In other words, if you build explainable AI with a one-size-fits-all design process, “you end up with something where it has explanations that only make sense to one group of people who are involved in the system in practice,” said Keyes. “The internal change is a [much] broader set of involvement in deciding explainable to whom, and what does explainable mean.”
Keyes’ call for more localized AI systems and their concern about the universality of AI models is what researchers have been warning us about in the past few years. In a 2021 paper co-authored by Bender and Gebru, who was terminated from Google for publishing this research, the authors argue that training AI models with big data make it difficult to audit for embedded biases.
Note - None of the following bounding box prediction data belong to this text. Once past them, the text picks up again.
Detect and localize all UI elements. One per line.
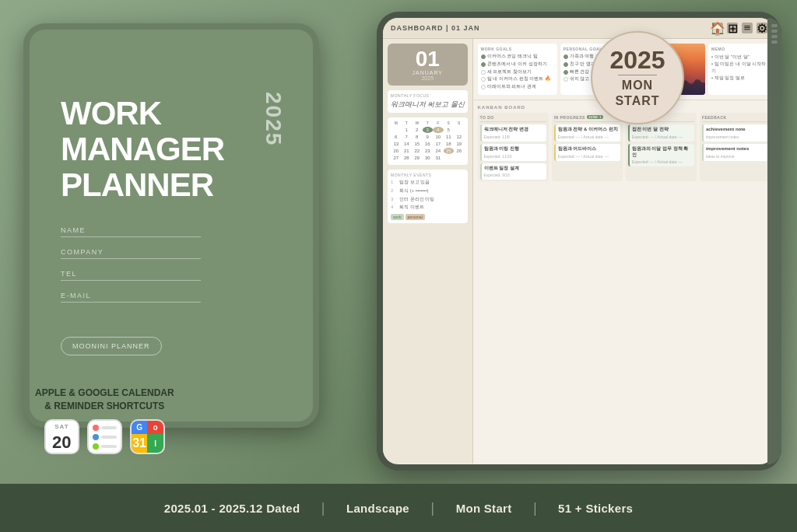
list-icon[interactable]: ≡ [742, 23, 753, 33]
form-fields: NAME COMPANY TEL E-MAIL [61, 226, 282, 313]
memo-label: MEMO [711, 47, 767, 51]
goal-item: 콘텐츠에서 내 이커 성장하기 [481, 61, 554, 68]
kanban-card[interactable]: 접전 이번 달 전략 Expected: — / Actual date: — [628, 124, 694, 142]
bottom-bar-start: Mon Start [434, 502, 534, 515]
tablet-right-screen: DASHBOARD | 01 JAN 🏠 ⊞ ≡ ⚙ 01 JANUARY 20… [383, 18, 775, 464]
date-year: 2025 [392, 75, 463, 81]
bottom-bar-stickers: 51 + Stickers [536, 502, 655, 515]
kanban-card[interactable]: 팀원과 미팅 진행 Expected: 11/10 [480, 144, 546, 161]
form-field-name: NAME [61, 226, 282, 237]
gcal-grid: G o 31 l [132, 421, 163, 453]
kanban-card[interactable]: 팀원과의 이달 업무 정책 확인 Expected: — / Actual da… [628, 144, 694, 167]
kanban-card[interactable]: 워크매니저 전략 변경 Expected: 11/8 [480, 124, 546, 142]
kanban-card[interactable]: 이벤트 일정 설계 Expected: 9/18 [480, 163, 546, 180]
event-item-4: 4 퇴직 이벤트 [391, 205, 465, 211]
bottom-bar-divider-3: | [534, 500, 537, 516]
mini-calendar: M T W T F S S 1 2 3 4 5 [388, 117, 468, 165]
monthly-focus-text: 워크매니저 써보고 몰신 [391, 100, 465, 110]
goal-item: 새 프로젝트 찾아보기 [481, 69, 554, 75]
tablet-right: DASHBOARD | 01 JAN 🏠 ⊞ ≡ ⚙ 01 JANUARY 20… [377, 12, 781, 471]
cal-icon-day: SAT [46, 421, 78, 432]
work-goals: WORK GOALS 이커머스 코딩 테크닉 팀 콘텐츠에서 내 이커 성장하기… [478, 44, 557, 95]
bottom-bar-dates: 2025.01 - 2025.12 Dated [142, 502, 322, 515]
kanban-card[interactable]: 팀원과 전략 & 이커머스 런치 Expected: — / Actual da… [554, 124, 620, 142]
reminder-dot-red [93, 425, 99, 431]
date-box: 01 JANUARY 2025 [388, 44, 468, 86]
goal-item: 이커머스 코딩 테크닉 팀 [481, 54, 554, 60]
badge-year: 2025 [609, 47, 665, 72]
dashboard-title: DASHBOARD | 01 JAN [391, 24, 480, 32]
planner-brand: MOONINI PLANNER [61, 337, 162, 355]
bottom-bar: 2025.01 - 2025.12 Dated | Landscape | Mo… [0, 484, 797, 532]
memo-section: MEMO • 이번 달 "이번 달" • 팀 미팅은 내 이달 시작하기 • 제… [708, 44, 771, 95]
badge-divider [618, 75, 657, 75]
tablet-left-screen: 2025 WORK MANAGER PLANNER NAME COMPANY T… [30, 30, 313, 422]
work-goals-label: WORK GOALS [481, 47, 554, 51]
monthly-events-label: MONTHLY EVENTS [391, 173, 465, 177]
cal-row: 1 2 3 4 5 [391, 127, 465, 133]
settings-icon[interactable]: ⚙ [757, 23, 767, 33]
event-item-1: 1 팀장 보고 있음 [391, 180, 465, 186]
goal-item: 미래이트와 파트너 관계 [481, 84, 554, 90]
kanban-col-feedback: FEEDBACK achievement note improvement no… [700, 113, 771, 181]
tablet-right-sidebar [767, 18, 781, 464]
goal-item: 팀 내 이커머스 런칭 이벤트 🔥 [481, 76, 554, 82]
dashboard-header: DASHBOARD | 01 JAN 🏠 ⊞ ≡ ⚙ [383, 18, 775, 39]
kanban-col-inprogress: IN PROGRESS JUNE 1 팀원과 전략 & 이커머스 런치 Expe… [552, 113, 623, 181]
date-number: 01 [392, 48, 463, 70]
grid-icon[interactable]: ⊞ [727, 23, 738, 33]
bottom-bar-divider-1: | [321, 500, 325, 516]
badge-circle: 2025 MON START [591, 31, 684, 124]
cal-row-5: 27 28 29 30 31 [391, 155, 465, 161]
shortcuts-section: APPLE & GOOGLE CALENDAR& REMINDER SHORTC… [35, 387, 174, 454]
bottom-bar-divider-2: | [431, 500, 434, 516]
cal-header: M T W T F S S [391, 121, 465, 125]
tablet-left: 2025 WORK MANAGER PLANNER NAME COMPANY T… [23, 23, 319, 428]
cal-icon-date: 20 [46, 432, 78, 453]
kanban-col-todo: TO DO 워크매니저 전략 변경 Expected: 11/8 팀원과 미팅 … [478, 113, 549, 181]
badge-text: MON START [615, 78, 659, 107]
bottom-bar-orientation: Landscape [325, 502, 431, 515]
event-item-3: 3 인터 온라인 미팅 [391, 197, 465, 203]
calendar-app-icon[interactable]: SAT 20 [44, 419, 79, 454]
cal-row-4: 20 21 22 23 24 25 26 [391, 148, 465, 154]
event-tags: work personal [391, 214, 465, 220]
date-month: JANUARY [392, 70, 463, 75]
form-field-tel: TEL [61, 270, 282, 281]
reminder-dot-green [93, 443, 99, 450]
kanban-board: TO DO 워크매니저 전략 변경 Expected: 11/8 팀원과 미팅 … [478, 113, 771, 181]
event-item-2: 2 회식 (+ •••••••) [391, 188, 465, 194]
monthly-focus: MONTHLY FOCUS 워크매니저 써보고 몰신 [388, 90, 468, 113]
form-field-email: E-MAIL [61, 292, 282, 303]
shortcuts-label: APPLE & GOOGLE CALENDAR& REMINDER SHORTC… [35, 387, 174, 413]
kanban-card[interactable]: improvement notes ideas to improve [702, 144, 768, 161]
monthly-events: MONTHLY EVENTS 1 팀장 보고 있음 2 회식 (+ ••••••… [388, 170, 468, 223]
cal-row-3: 13 14 15 16 17 18 19 [391, 141, 465, 147]
planner-title: WORK MANAGER PLANNER [61, 96, 224, 204]
kanban-card[interactable]: achievement note improvement notes [702, 124, 768, 142]
reminder-dot-blue [93, 434, 99, 440]
reminders-app-icon[interactable] [87, 419, 122, 454]
google-calendar-icon[interactable]: G o 31 l [130, 419, 165, 454]
kanban-card[interactable]: 팀원과 어드바이스 Expected: — / Actual date: — [554, 144, 620, 161]
home-icon[interactable]: 🏠 [712, 23, 723, 33]
year-indicator: 2025 [261, 92, 286, 146]
shortcuts-icons: SAT 20 G o 31 l [35, 419, 174, 454]
header-icons: 🏠 ⊞ ≡ ⚙ [712, 23, 767, 33]
memo-text: • 이번 달 "이번 달" • 팀 미팅은 내 이달 시작하기 • 제일 일정 … [711, 54, 767, 82]
form-field-company: COMPANY [61, 248, 282, 259]
monthly-focus-label: MONTHLY FOCUS [391, 93, 465, 98]
left-panel: 01 JANUARY 2025 MONTHLY FOCUS 워크매니저 써보고 … [383, 39, 473, 464]
cal-row-2: 6 7 8 9 10 11 12 [391, 134, 465, 140]
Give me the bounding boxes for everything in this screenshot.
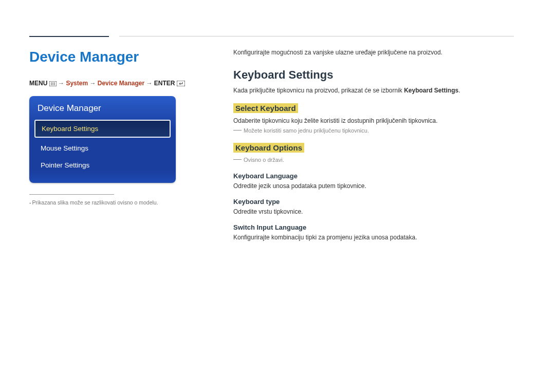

They wrote that big data also fails to represent populations that have less access to the internet and “overrepresents younger users and those from developed countries.”
“If we orient knowledge and AI around big data, then we're always going to bias towards those who have the resources to spin up a thousand servers, or those who have the resources to, you know, get a billion images and train them,” said Keyes. “There's something fundamentally, I'd say undemocratic, but I'd also say just badly incentivized in that.”
“The question first is, what are the conditions under which AI is developed? Who gets to decide when it's deployed? And with what reasoning? Because if we can't answer that, then all good intentions in the world around how do we live with that [AI] are all screwed,” they added. “[I]f we're not participating in those conversations, then it's a losing game. All you can do is have something that works for people with power, and silences the people who don't.”
Debiasing the datasets that AI systems are trained on is near impossible in a society whose Internet reflects inherent, continuous human bias. Besides using smaller datasets, in which developers can have more control in deciding what appears in them, experts say a solution is to design with bias in mind, rather than feign impartiality.
“The approach I currently think is the best is to have the system learn to do what we want it to,” Clune said. “That means it tries to do what we ask it to (for example, generate pictures of CEOs) and if it does not do what we like (e.g. generating all white males), we give it negative feedback and it learns and tries again. We repeat that process until it is doing something we approve of (e.g. returning a set of pictures of CEOs that represents the diversity in the world we want to reflect). This is called ‘reinforcement learning through human feedback’, because the system is effectively using trial and error learning to bring its outputs in line with our values. It is far from perfect, and much more research and innovation is required to improve things.”
“I think it is absolutely critical to start by keeping in mind that what gets called ‘AI’ isn't any kind of autonomous agent, or intelligence, or thinking entity,” Bender said. “These are tools, which can serve specific purposes. As with any other tools, we should be asking: How well do they work? How suited are they to the task at hand? Who are they designed to be used by? And: How can their use reinforce or disrupt systems of oppression?”